Most fields, especially technical fields, don't do this. They use jargon because 1) the actual meanings the jargon points to don't have short, precise, natural language equivalents, and 2) if experts did assign such short handles using normal language, the words and phrases used would still be prone to misunderstanding by non-experts because there are wide variations in non-technical usage, plus it would be harder for experts to know when their peers are speaking precisely vs. colloquially. In my own work, I will often be asked a question that I can figure out the overall answer to in 5 minutes, and I can express the answer and how I found it to my colleagues in seconds, but demonstrating it to others regularly takes over a day of effort organizing thoughts and background data and assumptions, and minutes to hours presenting and discussing it. I'm hardly the world's best explainer, but this is a core part of my job for the past 12 years and I get lots of feedback indicating I'm pretty good at it.
I think this section greatly underestimates just how much hidden complexity (EY and other high-probability-of-doom-predictors say that) wishes have. It's not so much, "a longer sentence with more caveats would have been fine," but rather more like "the required complexity has never been able to be even close to achieved or precisely described in all the verbal musings and written explorations of axiology/morality/ethics/law/politics/theology/psychology that humanity has ever produced since the dawn of language." That claim may well be wrong, but it's not a small difference of opinion.

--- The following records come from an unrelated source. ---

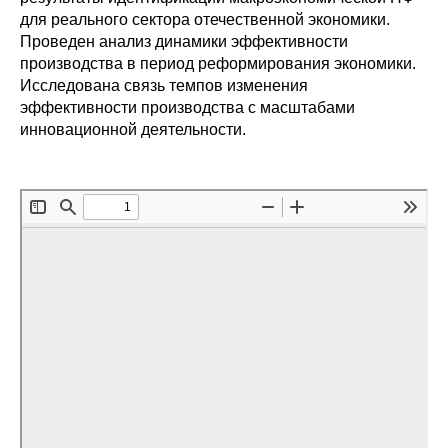
для реального сектора отечественной экономики.
Редакционная этика
Проведен анализ динамики эффективности
производства в период реформирования экономики.
Информация для авторов
Исследована связь темпов изменения
эффективности производства с масштабами
Общие требования
инновационной деятельности.
Стандарты оформления
Научные труды
О журнале
Выпуски
Редакционная этика
Информация для авторов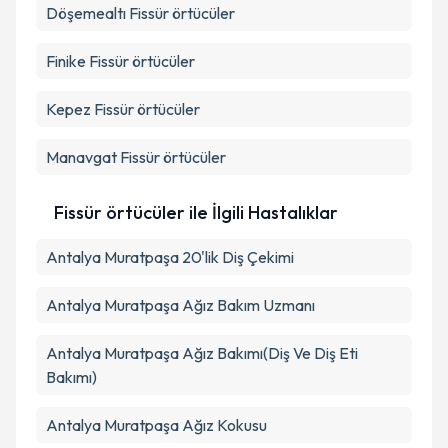
Döşemealtı
Fissür örtücüler
Finike
Fissür örtücüler
Kepez
Fissür örtücüler
Manavgat
Fissür örtücüler
Fissür örtücüler ile İlgili Hastalıklar
Antalya Muratpaşa 20'lik Diş Çekimi
Antalya Muratpaşa Ağız Bakım Uzmanı
Antalya Muratpaşa Ağız Bakımı(Diş Ve Diş Eti
Bakımı)
Antalya Muratpaşa Ağız Kokusu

This is a disagreement over priors, not black boxes. I am much more than 90% certain that the interior of a black hole beyond the event horizon does not consist of a habitable environment full of happy, immortal, well-cared for puppies eternally enjoying themselves. I am also much more than 90% certain that if I plop a lump of graphite in water and seal it a time capsule for 30 years, that when I open it, it won't contain diamonds and neatly-separated regions of hydrogen and oxygen gas. I'm not claiming anyone has that level of certainty of priors regarding AI x-risk, or even close. But if most possible good outcomes require complex specifications, that means there are orders of magnitude more ways for things to go wrong, than right. That's a high bar for what level of caution and control is needed to steer towards good outcomes. Maybe not high enough to get to >90%, but high enough that I'd find it hard to be convinced of <10%. And my bar for saying "sure, let's roll the dice on the entire future light cone of Earth" is way less than 10%.